Jakarta (ANTARA News) - Komisi Pemberantasan Korupsi (KPK) memperpanjang masa penahanan Wakil Ketua Komisi V DPR RI dari Fraksi Partai Keadilan Sejahtera (F-PKS) Yudi Widiana Adia, tersangka dugaan tindak pidana korupsi penerimaan hadiah terkait proyek di Kementerian PUPR Tahun Anggaran 2016.

"Perpanjangan penahanan untuk 40 hari ke depan terhadap tersangka Yudi Widiana Adia (YWA) dari 8 Agustus 2017 sampai 16 September 2017," kata Pelaksana Harian (Plh) Kepala Biro Hubungan Masyarakat KPK Yuyuk Andriati Iskak saat dikonfirmasi di Jakarta, Jumat.

KPK telah menahan Yudi Widiana Adia pada Rabu (19/7) terkait proyek di Kementerian Pekerjaan Umum dan Perumahan Rakyat (PUPR) Tahun Anggaran 2016.

"KPK menahan Yudi Widiana Adia (YWA) untuk 20 hari ke depan di Rumah Tahanan Klas I Jakarta Timur Cabang KPK Pomdam Jaya Guntur," kata Juru Bicara KPK Febri Diansyah di Jakarta, Rabu (19/7).

Sebelumnya, KPK telah menetapkan Yudi sebagai tersangka dalam kasus tersebut pada 6 Februari 2017.

Yudi diduga menerima hadiah atau janji dari So Kok Seng alias Aseng sebagai Komisaris PT Cahaya Mas Perkasa sebesar Rp4 miliar.

Atas perbuatannya, Yudi disangkakan melanggar Pasal 12 huruf a atau huruf b atau Pasal 11 Undang-Undang Nomor 31 Tahun 1999 sebagaimana diubah dalam Undang-Undang Nomor 20 Taun 2001 juncto Pasal 55 ayat 1 ke-1 KUHP.

Pasal tersebut mengatur mengenai pegawai negeri atau penyelenggara negara yang menerima hadiah, padahal diketahui atau patut diduga bahwa hadiah tersebut diberikan sebagai akibat atau disebabkan karena telah melakukan atau tidak melakukan sesuatu dalam jabatannya yang bertentangan dengan kewajibannya dengan hukuman maksimal 20 tahun penjara dan denda paling banyak Rp1 miliar.

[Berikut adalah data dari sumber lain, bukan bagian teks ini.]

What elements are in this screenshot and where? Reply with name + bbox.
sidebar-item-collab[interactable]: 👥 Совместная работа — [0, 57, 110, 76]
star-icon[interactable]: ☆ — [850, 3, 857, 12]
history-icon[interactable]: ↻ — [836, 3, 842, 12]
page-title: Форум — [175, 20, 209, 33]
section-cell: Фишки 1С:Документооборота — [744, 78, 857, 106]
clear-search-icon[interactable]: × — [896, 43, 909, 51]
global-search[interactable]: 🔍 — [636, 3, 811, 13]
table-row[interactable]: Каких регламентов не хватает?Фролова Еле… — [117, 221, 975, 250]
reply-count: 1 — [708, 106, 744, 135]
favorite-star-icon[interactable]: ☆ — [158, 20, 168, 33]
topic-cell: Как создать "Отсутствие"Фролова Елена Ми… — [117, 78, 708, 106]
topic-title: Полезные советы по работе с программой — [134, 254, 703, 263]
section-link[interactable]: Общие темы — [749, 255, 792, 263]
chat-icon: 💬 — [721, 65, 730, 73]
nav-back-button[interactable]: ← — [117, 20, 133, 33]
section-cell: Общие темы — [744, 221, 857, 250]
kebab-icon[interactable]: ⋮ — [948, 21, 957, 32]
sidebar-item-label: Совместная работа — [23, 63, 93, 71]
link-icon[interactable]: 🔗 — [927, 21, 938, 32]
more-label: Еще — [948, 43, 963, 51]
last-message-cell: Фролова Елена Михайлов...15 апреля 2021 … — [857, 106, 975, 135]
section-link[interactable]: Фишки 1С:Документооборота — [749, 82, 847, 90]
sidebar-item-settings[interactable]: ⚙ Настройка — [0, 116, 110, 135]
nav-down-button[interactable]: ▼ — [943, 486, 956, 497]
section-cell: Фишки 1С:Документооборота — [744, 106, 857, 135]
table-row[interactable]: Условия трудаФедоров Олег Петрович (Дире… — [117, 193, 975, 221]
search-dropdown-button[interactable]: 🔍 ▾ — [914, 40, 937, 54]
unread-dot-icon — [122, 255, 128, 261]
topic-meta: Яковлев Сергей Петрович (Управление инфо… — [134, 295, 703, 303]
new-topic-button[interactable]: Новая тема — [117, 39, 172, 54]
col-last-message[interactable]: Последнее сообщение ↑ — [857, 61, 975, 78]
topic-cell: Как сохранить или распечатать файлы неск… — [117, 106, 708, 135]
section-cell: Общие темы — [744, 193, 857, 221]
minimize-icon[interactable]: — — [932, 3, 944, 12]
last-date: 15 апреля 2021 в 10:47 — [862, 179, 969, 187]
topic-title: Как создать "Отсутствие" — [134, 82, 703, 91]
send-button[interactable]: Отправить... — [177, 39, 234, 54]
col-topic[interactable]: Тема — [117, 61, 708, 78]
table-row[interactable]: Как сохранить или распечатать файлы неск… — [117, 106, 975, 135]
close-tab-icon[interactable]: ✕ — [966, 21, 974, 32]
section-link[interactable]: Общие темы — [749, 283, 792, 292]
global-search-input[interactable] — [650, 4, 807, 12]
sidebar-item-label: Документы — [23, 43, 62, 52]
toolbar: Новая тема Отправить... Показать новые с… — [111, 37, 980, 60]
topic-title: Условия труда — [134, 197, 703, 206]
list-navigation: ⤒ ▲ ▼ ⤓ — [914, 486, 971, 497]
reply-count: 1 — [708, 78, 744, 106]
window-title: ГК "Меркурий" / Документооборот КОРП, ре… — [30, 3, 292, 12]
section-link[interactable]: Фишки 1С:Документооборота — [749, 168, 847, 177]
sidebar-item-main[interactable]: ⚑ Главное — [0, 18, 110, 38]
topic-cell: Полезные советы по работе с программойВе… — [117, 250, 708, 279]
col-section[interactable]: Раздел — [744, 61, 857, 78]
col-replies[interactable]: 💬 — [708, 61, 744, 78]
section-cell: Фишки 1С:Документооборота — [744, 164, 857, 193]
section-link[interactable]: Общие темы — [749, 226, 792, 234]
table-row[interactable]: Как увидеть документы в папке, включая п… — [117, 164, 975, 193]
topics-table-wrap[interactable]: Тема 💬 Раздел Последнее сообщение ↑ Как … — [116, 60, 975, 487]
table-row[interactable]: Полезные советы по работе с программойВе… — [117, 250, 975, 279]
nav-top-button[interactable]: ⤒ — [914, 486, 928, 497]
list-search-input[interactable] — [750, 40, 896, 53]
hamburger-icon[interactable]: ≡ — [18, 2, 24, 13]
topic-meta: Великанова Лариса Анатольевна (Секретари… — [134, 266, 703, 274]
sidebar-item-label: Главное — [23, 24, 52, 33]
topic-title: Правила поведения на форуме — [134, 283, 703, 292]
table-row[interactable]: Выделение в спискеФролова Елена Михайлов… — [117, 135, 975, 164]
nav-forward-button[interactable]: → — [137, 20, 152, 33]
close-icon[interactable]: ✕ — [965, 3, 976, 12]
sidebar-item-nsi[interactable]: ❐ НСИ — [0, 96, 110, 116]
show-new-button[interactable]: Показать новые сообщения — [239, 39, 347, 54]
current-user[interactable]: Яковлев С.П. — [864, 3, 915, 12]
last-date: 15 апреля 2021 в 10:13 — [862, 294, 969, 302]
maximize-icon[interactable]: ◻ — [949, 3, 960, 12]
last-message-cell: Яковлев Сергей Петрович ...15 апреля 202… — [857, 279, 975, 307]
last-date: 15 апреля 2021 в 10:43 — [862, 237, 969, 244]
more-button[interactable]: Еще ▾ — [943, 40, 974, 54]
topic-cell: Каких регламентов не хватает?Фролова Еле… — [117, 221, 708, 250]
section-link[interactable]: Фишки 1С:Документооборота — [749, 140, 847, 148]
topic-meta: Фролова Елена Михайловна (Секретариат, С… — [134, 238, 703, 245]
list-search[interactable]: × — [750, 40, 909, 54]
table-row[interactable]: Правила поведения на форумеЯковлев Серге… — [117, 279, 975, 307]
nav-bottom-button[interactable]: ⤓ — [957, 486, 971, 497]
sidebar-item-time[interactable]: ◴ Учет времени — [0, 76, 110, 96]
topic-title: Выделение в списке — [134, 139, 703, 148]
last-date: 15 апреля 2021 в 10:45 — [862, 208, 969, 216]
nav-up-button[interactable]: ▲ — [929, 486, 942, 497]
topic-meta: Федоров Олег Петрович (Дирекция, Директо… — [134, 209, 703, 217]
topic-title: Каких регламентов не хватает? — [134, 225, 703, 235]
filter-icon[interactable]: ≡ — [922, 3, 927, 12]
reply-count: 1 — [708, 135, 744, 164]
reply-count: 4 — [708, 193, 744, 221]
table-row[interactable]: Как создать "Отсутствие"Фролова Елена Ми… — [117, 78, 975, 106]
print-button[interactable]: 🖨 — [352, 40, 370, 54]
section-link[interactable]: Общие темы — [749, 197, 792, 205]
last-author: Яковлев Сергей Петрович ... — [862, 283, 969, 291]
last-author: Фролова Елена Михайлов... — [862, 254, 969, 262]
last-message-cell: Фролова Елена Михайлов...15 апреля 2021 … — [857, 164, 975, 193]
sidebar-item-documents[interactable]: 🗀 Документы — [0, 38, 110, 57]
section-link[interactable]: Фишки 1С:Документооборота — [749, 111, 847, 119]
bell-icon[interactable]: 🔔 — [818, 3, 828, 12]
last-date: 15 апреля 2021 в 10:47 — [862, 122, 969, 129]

Sementara itu, Yudi seusai menjalani pemeriksaan di gedung KPK, Jakarta, Rabu (19/7) merasa senang soal penahanannya tersebut.

"Saya senang untuk segara diadili," kata Yudi yang sudah mengenakan rompi oranye khas tahanan KPK itu.

Yudi pun mengaku namanya dicatut dalam kasus proyek PUPR.